Data for analysis
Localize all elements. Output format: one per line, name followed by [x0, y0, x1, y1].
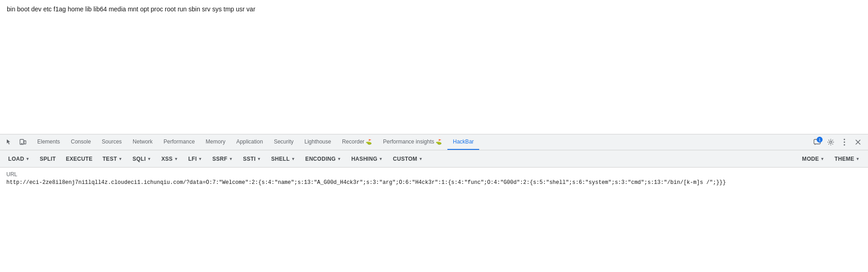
- tab-lighthouse[interactable]: Lighthouse: [299, 134, 337, 150]
- test-arrow-icon: ▼: [119, 157, 123, 161]
- ssti-arrow-icon: ▼: [257, 157, 261, 161]
- hackbar-lfi-button[interactable]: LFI ▼: [184, 154, 207, 164]
- xss-arrow-icon: ▼: [174, 157, 178, 161]
- tab-console[interactable]: Console: [65, 134, 96, 150]
- hashing-arrow-icon: ▼: [379, 157, 383, 161]
- url-label: URL: [6, 171, 862, 178]
- tab-performance-insights[interactable]: Performance insights ⛳: [377, 134, 447, 150]
- svg-point-7: [844, 144, 845, 146]
- device-toolbar-button[interactable]: [17, 137, 28, 148]
- svg-point-5: [844, 139, 845, 140]
- lfi-arrow-icon: ▼: [198, 157, 202, 161]
- devtools-toolbar: Elements Console Sources Network Perform…: [0, 134, 868, 150]
- hackbar-execute-button[interactable]: EXECUTE: [61, 154, 97, 164]
- tab-recorder[interactable]: Recorder ⛳: [337, 134, 377, 150]
- tab-security[interactable]: Security: [268, 134, 299, 150]
- custom-arrow-icon: ▼: [419, 157, 423, 161]
- hackbar-theme-button[interactable]: THEME ▼: [830, 154, 864, 164]
- performance-insights-icon: ⛳: [436, 139, 442, 145]
- hackbar-ssti-button[interactable]: SSTI ▼: [238, 154, 266, 164]
- hackbar-shell-button[interactable]: SHELL ▼: [267, 154, 300, 164]
- shell-arrow-icon: ▼: [291, 157, 295, 161]
- tab-performance[interactable]: Performance: [158, 134, 200, 150]
- hackbar-toolbar: LOAD ▼ SPLIT EXECUTE TEST ▼ SQLI ▼ XSS ▼…: [0, 150, 868, 168]
- encoding-arrow-icon: ▼: [337, 157, 341, 161]
- tab-hackbar[interactable]: HackBar: [447, 134, 479, 150]
- hackbar-hashing-button[interactable]: HASHING ▼: [347, 154, 387, 164]
- recorder-icon: ⛳: [366, 139, 372, 145]
- tab-application[interactable]: Application: [231, 134, 268, 150]
- hackbar-content: URL http://eci-2ze8il8enj7ni1lqll4z.clou…: [0, 168, 868, 272]
- load-arrow-icon: ▼: [25, 157, 30, 161]
- svg-point-6: [844, 142, 845, 143]
- devtools-panel: Elements Console Sources Network Perform…: [0, 134, 868, 272]
- hackbar-load-button[interactable]: LOAD ▼: [4, 154, 34, 164]
- devtools-icons-left: [4, 137, 28, 148]
- hackbar-sqli-button[interactable]: SQLI ▼: [128, 154, 156, 164]
- inspect-element-button[interactable]: [4, 137, 15, 148]
- more-options-button[interactable]: [838, 136, 851, 148]
- hackbar-split-button[interactable]: SPLIT: [35, 154, 60, 164]
- tab-elements[interactable]: Elements: [32, 134, 65, 150]
- hackbar-ssrf-button[interactable]: SSRF ▼: [208, 154, 238, 164]
- devtools-tabs: Elements Console Sources Network Perform…: [32, 134, 811, 150]
- hackbar-xss-button[interactable]: XSS ▼: [157, 154, 183, 164]
- svg-point-4: [830, 141, 832, 143]
- sqli-arrow-icon: ▼: [147, 157, 151, 161]
- hackbar-custom-button[interactable]: CUSTOM ▼: [388, 154, 427, 164]
- hackbar-mode-button[interactable]: MODE ▼: [798, 154, 829, 164]
- page-text-output: bin boot dev etc f1ag home lib lib64 med…: [7, 5, 255, 13]
- chat-button[interactable]: 1: [811, 136, 823, 148]
- tab-network[interactable]: Network: [127, 134, 158, 150]
- settings-button[interactable]: [824, 136, 837, 148]
- close-devtools-button[interactable]: [852, 136, 864, 148]
- svg-rect-1: [24, 141, 26, 144]
- hackbar-test-button[interactable]: TEST ▼: [98, 154, 127, 164]
- chat-badge: 1: [817, 137, 823, 143]
- tab-sources[interactable]: Sources: [96, 134, 127, 150]
- theme-arrow-icon: ▼: [856, 157, 860, 161]
- devtools-toolbar-right: 1: [811, 136, 864, 148]
- tab-memory[interactable]: Memory: [200, 134, 231, 150]
- browser-content-area: bin boot dev etc f1ag home lib lib64 med…: [0, 0, 868, 134]
- url-value[interactable]: http://eci-2ze8il8enj7ni1lqll4z.cloudeci…: [6, 178, 862, 187]
- mode-arrow-icon: ▼: [820, 157, 824, 161]
- ssrf-arrow-icon: ▼: [229, 157, 233, 161]
- hackbar-encoding-button[interactable]: ENCODING ▼: [301, 154, 346, 164]
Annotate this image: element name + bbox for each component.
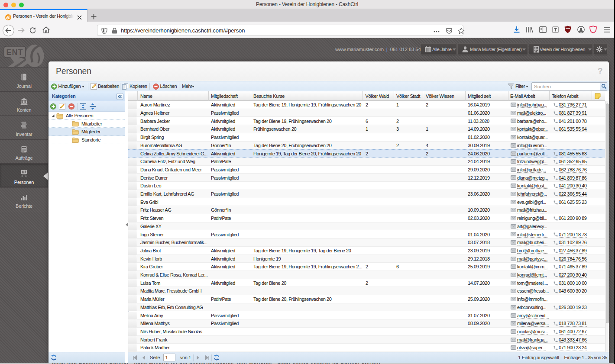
svg-text:ENT: ENT [6,48,23,57]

Exercise goal
Show all of the lines above in which "ssti" is present.

Task result
- ssti-arrow-icon: ▼: [257, 157, 261, 161]
- hackbar-ssti-button[interactable]: SSTI ▼: [238, 154, 266, 164]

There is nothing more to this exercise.